* Task statement
Would you set down the data below exactly as shown?

______________________________

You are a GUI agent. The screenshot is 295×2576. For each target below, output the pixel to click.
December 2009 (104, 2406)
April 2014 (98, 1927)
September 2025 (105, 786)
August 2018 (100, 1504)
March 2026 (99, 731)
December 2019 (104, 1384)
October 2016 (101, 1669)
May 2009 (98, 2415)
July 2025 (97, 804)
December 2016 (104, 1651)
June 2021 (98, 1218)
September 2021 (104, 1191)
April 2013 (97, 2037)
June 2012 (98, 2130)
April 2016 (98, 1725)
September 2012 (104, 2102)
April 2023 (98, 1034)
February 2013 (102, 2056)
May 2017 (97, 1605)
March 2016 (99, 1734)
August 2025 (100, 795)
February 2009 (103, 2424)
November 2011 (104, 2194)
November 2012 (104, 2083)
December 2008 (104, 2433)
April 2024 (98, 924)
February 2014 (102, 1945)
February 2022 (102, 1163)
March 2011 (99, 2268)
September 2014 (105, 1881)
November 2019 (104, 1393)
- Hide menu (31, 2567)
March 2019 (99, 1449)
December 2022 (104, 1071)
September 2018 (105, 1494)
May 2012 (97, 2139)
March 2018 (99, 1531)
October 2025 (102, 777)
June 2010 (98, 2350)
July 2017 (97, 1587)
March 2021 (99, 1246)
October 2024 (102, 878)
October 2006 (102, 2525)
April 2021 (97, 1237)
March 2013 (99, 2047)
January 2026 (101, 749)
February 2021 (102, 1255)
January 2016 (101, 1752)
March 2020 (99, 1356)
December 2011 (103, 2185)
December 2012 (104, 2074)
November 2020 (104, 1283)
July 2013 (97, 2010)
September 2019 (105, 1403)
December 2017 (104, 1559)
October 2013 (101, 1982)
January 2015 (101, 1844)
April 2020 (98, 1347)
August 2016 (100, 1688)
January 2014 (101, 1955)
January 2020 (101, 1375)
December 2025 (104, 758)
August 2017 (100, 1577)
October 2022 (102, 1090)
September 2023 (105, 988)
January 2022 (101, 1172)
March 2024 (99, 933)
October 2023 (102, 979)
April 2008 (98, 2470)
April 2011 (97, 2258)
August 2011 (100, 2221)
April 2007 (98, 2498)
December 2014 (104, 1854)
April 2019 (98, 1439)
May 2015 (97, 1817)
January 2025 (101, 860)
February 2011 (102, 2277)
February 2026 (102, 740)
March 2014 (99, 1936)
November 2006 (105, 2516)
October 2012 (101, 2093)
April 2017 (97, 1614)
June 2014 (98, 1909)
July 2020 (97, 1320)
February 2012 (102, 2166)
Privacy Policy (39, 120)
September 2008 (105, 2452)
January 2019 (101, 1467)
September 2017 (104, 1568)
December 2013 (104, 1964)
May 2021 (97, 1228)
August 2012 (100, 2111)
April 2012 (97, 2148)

______________________________

* Reply to the exercise
You are a GUI agent. The screenshot is 295×2576. For each target below, output the pixel to click.
December 2009 (104, 2406)
April 2014 (98, 1927)
September 2025 (105, 786)
August 2018 (100, 1504)
March 2026 (99, 731)
December 2019 (104, 1384)
October 2016 (101, 1669)
May 2009 (98, 2415)
July 2025 (97, 804)
December 2016 (104, 1651)
June 2021 (98, 1218)
September 2021 (104, 1191)
April 2013 (97, 2037)
June 2012 (98, 2130)
April 2016 (98, 1725)
September 2012 (104, 2102)
April 2023 (98, 1034)
February 2013 (102, 2056)
May 2017 (97, 1605)
March 2016 (99, 1734)
August 2025 (100, 795)
February 2009 (103, 2424)
November 2011 (104, 2194)
November 2012 (104, 2083)
December 2008 (104, 2433)
April 2024 (98, 924)
February 2014 (102, 1945)
February 2022 (102, 1163)
March 2011 (99, 2268)
September 2014 (105, 1881)
November 2019 (104, 1393)
- Hide menu (31, 2567)
March 2019 (99, 1449)
December 2022 (104, 1071)
September 2018 (105, 1494)
May 2012 (97, 2139)
March 2018 (99, 1531)
October 2025 (102, 777)
June 2010 (98, 2350)
July 2017 (97, 1587)
March 2021 (99, 1246)
October 2024 (102, 878)
October 2006 (102, 2525)
April 2021 (97, 1237)
March 2013 (99, 2047)
January 2026 (101, 749)
February 2021 (102, 1255)
January 2016 (101, 1752)
March 2020 (99, 1356)
December 2011 (103, 2185)
December 2012 (104, 2074)
November 2020 (104, 1283)
July 2013 (97, 2010)
September 2019 (105, 1403)
December 2017 (104, 1559)
October 2013 (101, 1982)
January 2015 (101, 1844)
April 2020 (98, 1347)
August 2016 (100, 1688)
January 2014 (101, 1955)
January 2020 (101, 1375)
December 2025 (104, 758)
August 2017 (100, 1577)
October 2022 (102, 1090)
September 2023 (105, 988)
January 2022 (101, 1172)
March 2024 (99, 933)
October 2023 (102, 979)
April 2008 (98, 2470)
April 2011 (97, 2258)
August 2011 (100, 2221)
April 2007 (98, 2498)
December 2014 (104, 1854)
April 2019 (98, 1439)
May 2015 (97, 1817)
January 2025 (101, 860)
February 2011 (102, 2277)
February 2026 (102, 740)
March 2014 (99, 1936)
November 2006 (105, 2516)
October 2012 (101, 2093)
April 2017 (97, 1614)
June 2014 (98, 1909)
July 2020 (97, 1320)
February 2012 (102, 2166)
Privacy Policy (39, 120)
September 2008 (105, 2452)
January 2019 (101, 1467)
September 2017 (104, 1568)
December 2013 (104, 1964)
May 2021 (97, 1228)
August 2012 (100, 2111)
April 2012 (97, 2148)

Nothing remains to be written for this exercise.